• WORK TO BE COMPLETED: For each entry, restate it word for word while omitting any image it holds.

Data excerpts:
# # # # # # #
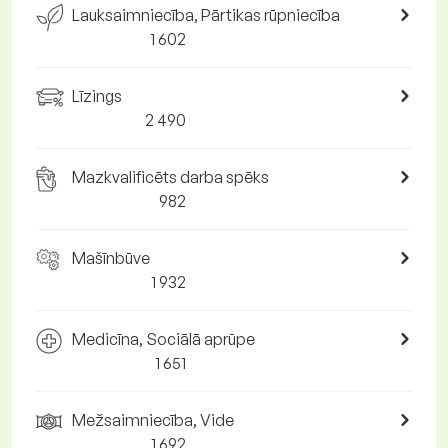
Lauksaimniecība, Pārtikas rūpniecība
1 602
Līzings
2 490
Mazkvalificēts darba spēks
982
Mašīnbūve
1 932
Medicīna, Sociālā aprūpe
1 651
Mežsaimniecība, Vide
1 692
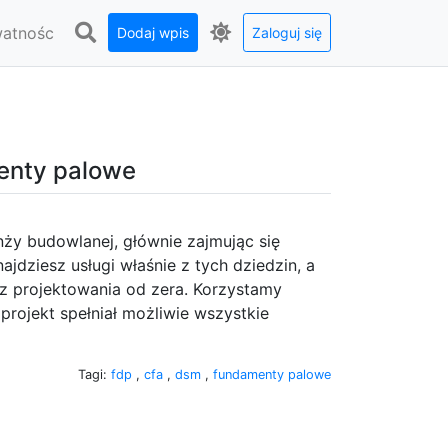
watnośc
Dodaj wpis
Zaloguj się
enty palowe
ży budowlanej, głównie zajmując się
ajdziesz usługi właśnie z tych dziedzin, a
 projektowania od zera. Korzystamy
rojekt spełniał możliwie wszystkie
Tagi:
fdp
,
cfa
,
dsm
,
fundamenty palowe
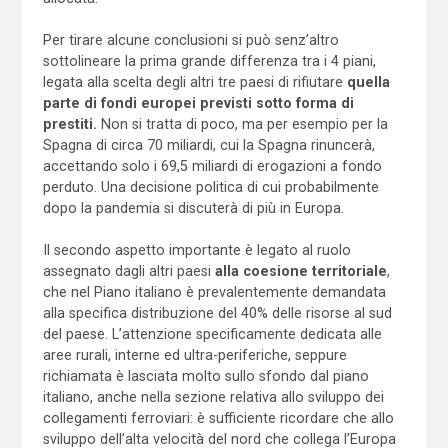
Per tirare alcune conclusioni si può senz’altro
sottolineare la prima grande differenza tra i 4 piani,
legata alla scelta degli altri tre paesi di rifiutare
quella
parte di fondi europei previsti sotto forma di
prestiti.
Non si tratta di poco, ma per esempio per la
Spagna di circa 70 miliardi, cui la Spagna rinuncerà,
accettando solo i 69,5 miliardi di erogazioni a fondo
perduto. Una decisione politica di cui probabilmente
dopo la pandemia si discuterà di più in Europa.
Il secondo aspetto importante è legato al ruolo
assegnato dagli altri paesi
alla coesione territoriale
,
che nel Piano italiano è prevalentemente demandata
alla specifica distribuzione del 40% delle risorse al sud
del paese. L’attenzione specificamente dedicata alle
aree rurali, interne ed ultra-periferiche, seppure
richiamata è lasciata molto sullo sfondo dal piano
italiano, anche nella sezione relativa allo sviluppo dei
collegamenti ferroviari: è sufficiente ricordare che allo
sviluppo dell’alta velocità del nord che collega l’Europa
# # # # # # #
• REPLY:
Lauksaimniecība, Pārtikas rūpniecība
1 602
Līzings
2 490
Mazkvalificēts darba spēks
982
Mašīnbūve
1 932
Medicīna, Sociālā aprūpe
1 651
Mežsaimniecība, Vide
1 692
watnośc
Dodaj wpis
Zaloguj się
enty palowe
ży budowlanej, głównie zajmując się
ajdziesz usługi właśnie z tych dziedzin, a
 projektowania od zera. Korzystamy
rojekt spełniał możliwie wszystkie
Tagi:
fdp
,
cfa
,
dsm
,
fundamenty palowe
Per tirare alcune conclusioni si può senz’altro
sottolineare la prima grande differenza tra i 4 piani,
legata alla scelta degli altri tre paesi di rifiutare
quella
parte di fondi europei previsti sotto forma di
prestiti.
Non si tratta di poco, ma per esempio per la
Spagna di circa 70 miliardi, cui la Spagna rinuncerà,
accettando solo i 69,5 miliardi di erogazioni a fondo
perduto. Una decisione politica di cui probabilmente
dopo la pandemia si discuterà di più in Europa.
Il secondo aspetto importante è legato al ruolo
assegnato dagli altri paesi
alla coesione territoriale
,
che nel Piano italiano è prevalentemente demandata
alla specifica distribuzione del 40% delle risorse al sud
del paese. L’attenzione specificamente dedicata alle
aree rurali, interne ed ultra-periferiche, seppure
richiamata è lasciata molto sullo sfondo dal piano
italiano, anche nella sezione relativa allo sviluppo dei
collegamenti ferroviari: è sufficiente ricordare che allo
sviluppo dell’alta velocità del nord che collega l’Europa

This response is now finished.